Work request: The output is the lines below from the one with "Modèle: 500D" through the one with "Invités: 233", both included, printed exactly and with no other line.
-=-=-=-=-
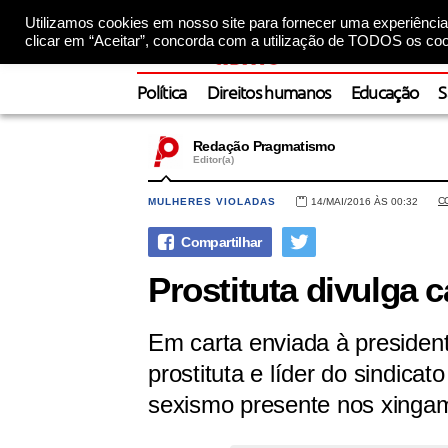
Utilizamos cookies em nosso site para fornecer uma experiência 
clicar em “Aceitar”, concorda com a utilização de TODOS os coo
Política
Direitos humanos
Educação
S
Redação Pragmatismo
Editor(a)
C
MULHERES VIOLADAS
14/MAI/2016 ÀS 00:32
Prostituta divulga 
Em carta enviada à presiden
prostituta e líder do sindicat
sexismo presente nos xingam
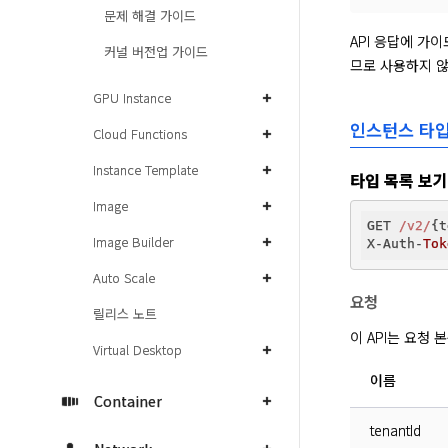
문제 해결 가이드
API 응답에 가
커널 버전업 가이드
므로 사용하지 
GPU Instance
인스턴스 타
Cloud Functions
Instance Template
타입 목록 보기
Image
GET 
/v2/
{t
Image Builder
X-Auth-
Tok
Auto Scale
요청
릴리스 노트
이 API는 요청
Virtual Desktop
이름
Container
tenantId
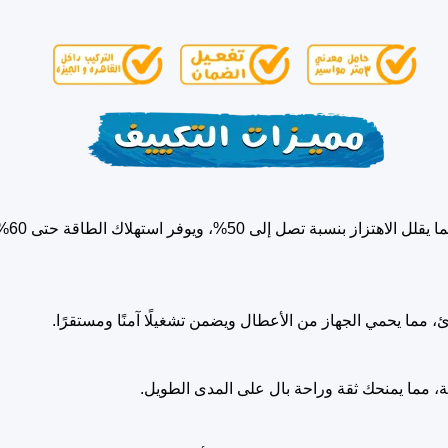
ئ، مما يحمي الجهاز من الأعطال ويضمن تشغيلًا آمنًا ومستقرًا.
-=-=-=-=-
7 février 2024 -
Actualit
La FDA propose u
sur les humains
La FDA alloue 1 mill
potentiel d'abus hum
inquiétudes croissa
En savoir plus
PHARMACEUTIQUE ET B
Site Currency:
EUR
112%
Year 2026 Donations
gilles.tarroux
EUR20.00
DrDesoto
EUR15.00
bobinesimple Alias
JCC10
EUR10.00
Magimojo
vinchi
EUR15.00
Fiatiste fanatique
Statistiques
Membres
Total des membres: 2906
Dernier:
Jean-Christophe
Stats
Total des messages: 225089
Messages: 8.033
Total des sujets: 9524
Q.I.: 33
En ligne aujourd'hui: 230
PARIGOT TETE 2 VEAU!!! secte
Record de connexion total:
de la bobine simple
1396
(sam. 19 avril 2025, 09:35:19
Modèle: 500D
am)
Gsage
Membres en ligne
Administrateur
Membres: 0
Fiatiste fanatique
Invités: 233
-=-=-=-=-
Task answer:
Modèle: 500D
am)
Gsage
Membres en ligne
Administrateur
Membres: 0
Fiatiste fanatique
Invités: 233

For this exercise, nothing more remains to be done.